Project-MONAI / MONAI

AI Toolkit for Healthcare Imaging
https://monai.io/
Apache License 2.0
5.81k stars 1.07k forks source link

ShuffleBuffer not returning all patches #7986

Open CH4LLENG3R opened 3 months ago

CH4LLENG3R commented 3 months ago

Describe the bug While following the tutorial https://github.com/Project-MONAI/tutorials/blob/main/modules/2d_slices_from_3d_training.ipynb and implementing parts of it to my project especially when it comes to transforming Dataset containing 3D to 2D patches I encountered an issue with ShuffleBuffer.

`def create_dataset_2D_ds(ds, keys: list, trans2d: list) -> monai.data.ShuffleBuffer:

ds = CacheDataset(data=data_dicts, transform=transforms)

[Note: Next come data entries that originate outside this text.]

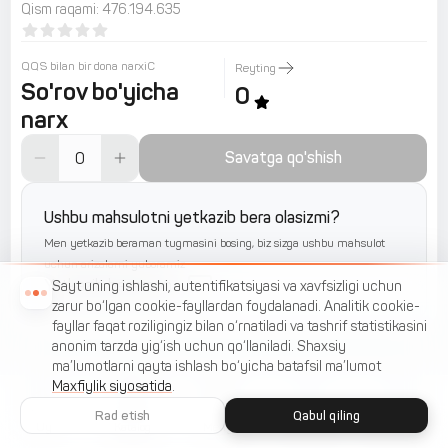
Qism raqami
:
476.194.635
QQS bilan bir dona narxiС
Reyting
So'rov bo'yicha
0
narx
Savatga qo'shish
Ushbu mahsulotni yetkazib bera olasizmi?
Men yetkazib beraman tugmasini bosing, biz sizga ushbu mahsulot
uchun arizalarni yuboramiz
Yetkazib beraman
Sayt uning ishlashi, autentifikatsiyasi va xavfsizligi uchun
zarur bo‘lgan cookie-fayllardan foydalanadi. Analitik cookie-
fayllar faqat roziligingiz bilan o‘rnatiladi va tashrif statistikasini
anonim tarzda yig‘ish uchun qo‘llaniladi. Shaxsiy
ma’lumotlarni qayta ishlash bo‘yicha batafsil ma’lumot
Maxfiylik siyosatida
.
Rad etish
Qabul qiling
Uy
Katalog
Menyu
Savat
Sevimlilar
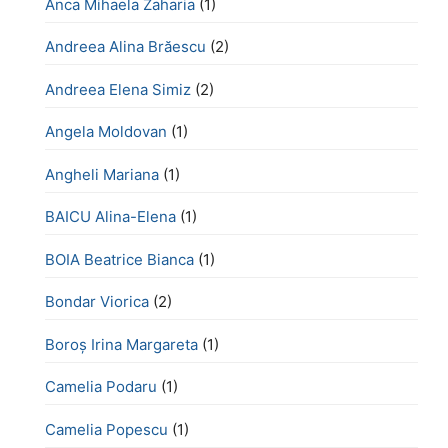
Anca Mihaela Zaharia
(1)
Andreea Alina Brăescu
(2)
Andreea Elena Simiz
(2)
Angela Moldovan
(1)
Angheli Mariana
(1)
BAICU Alina-Elena
(1)
BOIA Beatrice Bianca
(1)
Bondar Viorica
(2)
Boroş Irina Margareta
(1)
Camelia Podaru
(1)
Camelia Popescu
(1)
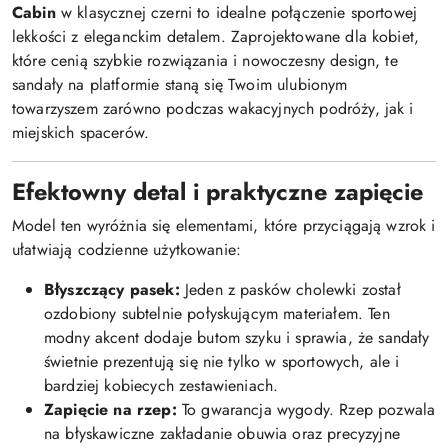
Cabin
w klasycznej czerni to idealne połączenie sportowej
lekkości z eleganckim detalem. Zaprojektowane dla kobiet,
które cenią szybkie rozwiązania i nowoczesny design, te
sandały na platformie staną się Twoim ulubionym
towarzyszem zarówno podczas wakacyjnych podróży, jak i
miejskich spacerów.
Efektowny detal i praktyczne zapięcie
Model ten wyróżnia się elementami, które przyciągają wzrok i
ułatwiają codzienne użytkowanie:
Błyszczący pasek:
Jeden z pasków cholewki został
ozdobiony subtelnie połyskującym materiałem. Ten
modny akcent dodaje butom szyku i sprawia, że sandały
świetnie prezentują się nie tylko w sportowych, ale i
bardziej kobiecych zestawieniach.
Zapięcie na rzep:
To gwarancja wygody. Rzep pozwala
na błyskawiczne zakładanie obuwia oraz precyzyjne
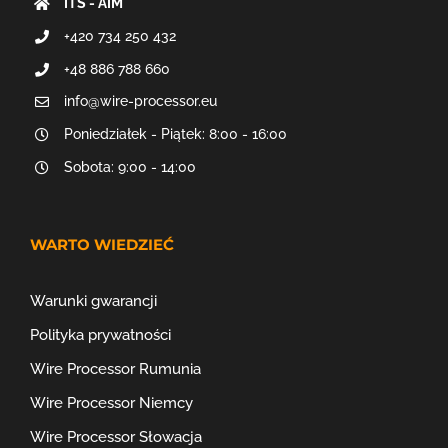
ITS - AIM
+420 734 250 432
+48 886 788 660
info@wire-processor.eu
Poniedziałek - Piątek: 8:00 - 16:00
Sobota: 9:00 - 14:00
WARTO WIEDZIEĆ
Warunki gwarancji
Polityka prywatności
Wire Processor Rumunia
Wire Processor Niemcy
Wire Processor Słowacja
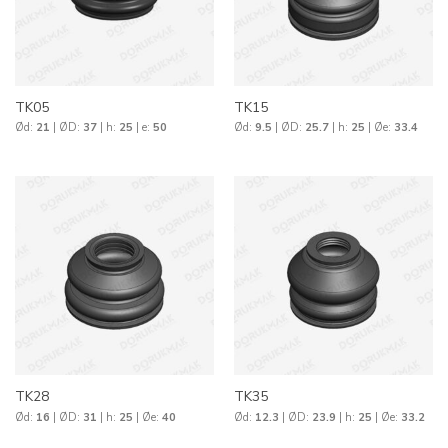
TK05
TK15
Ød:
21
| ØD:
37
| h:
25
| e:
50
Ød:
9.5
| ØD:
25.7
| h:
25
| Øe:
33.4
TK28
TK35
Ød:
16
| ØD:
31
| h:
25
| Øe:
40
Ød:
12.3
| ØD:
23.9
| h:
25
| Øe:
33.2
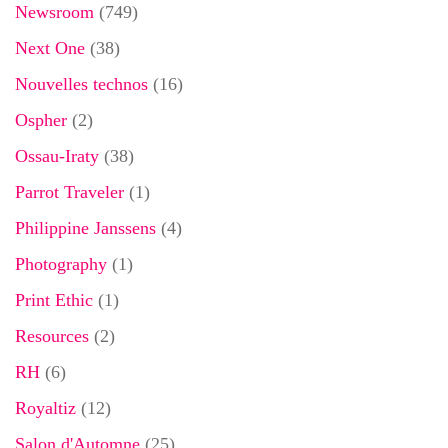
Newsroom
(749)
Next One
(38)
Nouvelles technos
(16)
Ospher
(2)
Ossau-Iraty
(38)
Parrot Traveler
(1)
Philippine Janssens
(4)
Photography
(1)
Print Ethic
(1)
Resources
(2)
RH
(6)
Royaltiz
(12)
Salon d'Automne
(25)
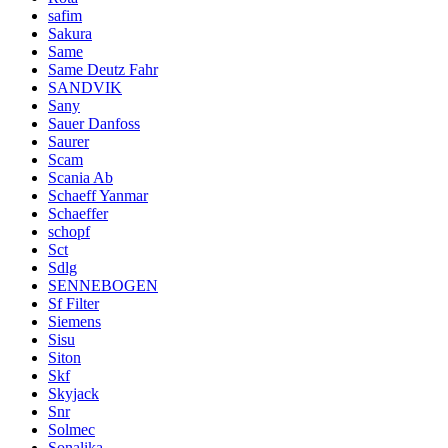
safim
Sakura
Same
Same Deutz Fahr
SANDVIK
Sany
Sauer Danfoss
Saurer
Scam
Scania Ab
Schaeff Yanmar
Schaeffer
schopf
Sct
Sdlg
SENNEBOGEN
Sf Filter
Siemens
Sisu
Siton
Skf
Skyjack
Snr
Solmec
Sonalika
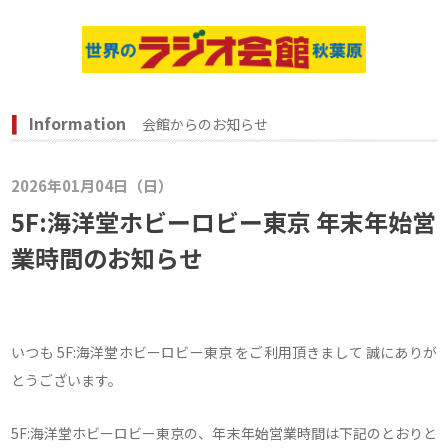
Information
会館からのお知らせ
2026年01月04日（日）
5F:海洋堂ホビーロビー東京 年末年始営
業時間のお知らせ
いつも 5F:海洋堂ホビーロビー東京 をご利用頂きまして 誠にありが
とうございます。
5F:海洋堂ホビーロビー東京の、年末年始営業時間は下記のとおりと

patch_func = monai.data.PatchIterd(
    keys=keys, patch_size=(None, None, 1), start_pos=(0, 0, 0)
)

patch_transform = Compose([
        SqueezeDimd(keys=keys, dim=-1)
        ] + trans2d)

patch_ds = monai.data.GridPatchDataset( # -> GridPatchDataset contains 531 entries
    data=ds, patch_iter=patch_func, transform=patch_transform, with_coordinates=False
)
sb = monai.data.ShuffleBuffer(patch_ds, buffer_size=200, seed=42, epochs=1) # -> ShuffleBuffer returning only 133 of them
return patch_ds`

The problem is described above in the comments, I know that the GridPatchDataset contains 531 entries, but using ShuffleBuffer in DataLoader will result in 133.

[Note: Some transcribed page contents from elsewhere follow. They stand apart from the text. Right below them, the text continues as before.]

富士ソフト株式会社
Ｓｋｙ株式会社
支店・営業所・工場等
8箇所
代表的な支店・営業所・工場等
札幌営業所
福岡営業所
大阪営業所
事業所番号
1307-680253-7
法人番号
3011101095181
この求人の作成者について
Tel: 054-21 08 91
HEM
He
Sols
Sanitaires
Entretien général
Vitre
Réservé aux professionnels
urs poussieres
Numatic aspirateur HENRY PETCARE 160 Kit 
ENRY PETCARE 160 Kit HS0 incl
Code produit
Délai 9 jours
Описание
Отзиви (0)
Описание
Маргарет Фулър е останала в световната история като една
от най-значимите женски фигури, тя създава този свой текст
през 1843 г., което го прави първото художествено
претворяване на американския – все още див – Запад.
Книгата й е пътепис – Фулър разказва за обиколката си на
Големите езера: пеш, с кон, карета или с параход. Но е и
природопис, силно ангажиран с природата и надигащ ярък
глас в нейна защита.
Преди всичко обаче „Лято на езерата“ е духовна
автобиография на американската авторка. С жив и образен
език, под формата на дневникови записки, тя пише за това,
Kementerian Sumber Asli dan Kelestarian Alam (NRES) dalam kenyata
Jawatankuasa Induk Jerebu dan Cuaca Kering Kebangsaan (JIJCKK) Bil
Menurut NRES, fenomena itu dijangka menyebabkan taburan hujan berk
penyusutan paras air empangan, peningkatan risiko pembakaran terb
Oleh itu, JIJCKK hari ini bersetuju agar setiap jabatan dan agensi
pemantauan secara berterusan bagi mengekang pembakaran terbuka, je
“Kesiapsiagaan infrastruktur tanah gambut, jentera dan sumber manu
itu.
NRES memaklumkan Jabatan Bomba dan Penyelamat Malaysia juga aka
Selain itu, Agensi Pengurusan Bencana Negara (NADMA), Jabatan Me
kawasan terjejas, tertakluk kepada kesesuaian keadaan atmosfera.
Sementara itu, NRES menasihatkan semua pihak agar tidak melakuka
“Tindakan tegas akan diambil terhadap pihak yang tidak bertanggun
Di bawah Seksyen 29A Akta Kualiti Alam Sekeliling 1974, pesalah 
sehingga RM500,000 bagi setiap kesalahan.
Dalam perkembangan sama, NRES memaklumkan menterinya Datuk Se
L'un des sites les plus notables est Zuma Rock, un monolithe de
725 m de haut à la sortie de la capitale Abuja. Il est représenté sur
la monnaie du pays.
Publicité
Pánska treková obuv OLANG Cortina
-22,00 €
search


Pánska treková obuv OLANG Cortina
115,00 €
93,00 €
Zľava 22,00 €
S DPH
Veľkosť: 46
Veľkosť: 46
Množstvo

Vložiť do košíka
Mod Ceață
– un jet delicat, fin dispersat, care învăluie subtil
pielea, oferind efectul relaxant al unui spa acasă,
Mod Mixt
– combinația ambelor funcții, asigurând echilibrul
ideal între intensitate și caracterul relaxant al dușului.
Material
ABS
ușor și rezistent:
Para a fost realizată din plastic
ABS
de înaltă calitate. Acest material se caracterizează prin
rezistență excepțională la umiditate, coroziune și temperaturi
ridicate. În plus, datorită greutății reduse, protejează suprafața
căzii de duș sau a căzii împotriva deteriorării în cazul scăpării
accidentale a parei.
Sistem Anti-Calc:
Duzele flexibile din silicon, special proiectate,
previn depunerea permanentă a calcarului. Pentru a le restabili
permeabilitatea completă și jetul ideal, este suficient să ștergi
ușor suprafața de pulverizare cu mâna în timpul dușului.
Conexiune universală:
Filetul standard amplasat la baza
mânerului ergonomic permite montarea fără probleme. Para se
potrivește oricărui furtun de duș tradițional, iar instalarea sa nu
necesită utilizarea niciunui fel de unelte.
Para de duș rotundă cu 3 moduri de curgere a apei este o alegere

Expected behavior Being able to Iterate with ShuffleBuffer through entire GridPatchDataset

DylanHsu commented 2 months ago

I am having the same issue.

DylanHsu commented 2 months ago

@CH4LLENG3R I believe I discovered the source of the problem, or at least a workaround, in my setup. I was passing the ShuffleBuffer to a DataLoader with num_workers=4 set. Based on your ratio of expected vs. resulting images (about 25%), I am guessing you were also using 4 workers, and they are all fighting for shuffled slices (or something). Using num_workers=1 in the downstream DataLoader gives me the correct number of shuffled images.

CH4LLENG3R commented 2 months ago

Thank you @DylanHsu, your solution works!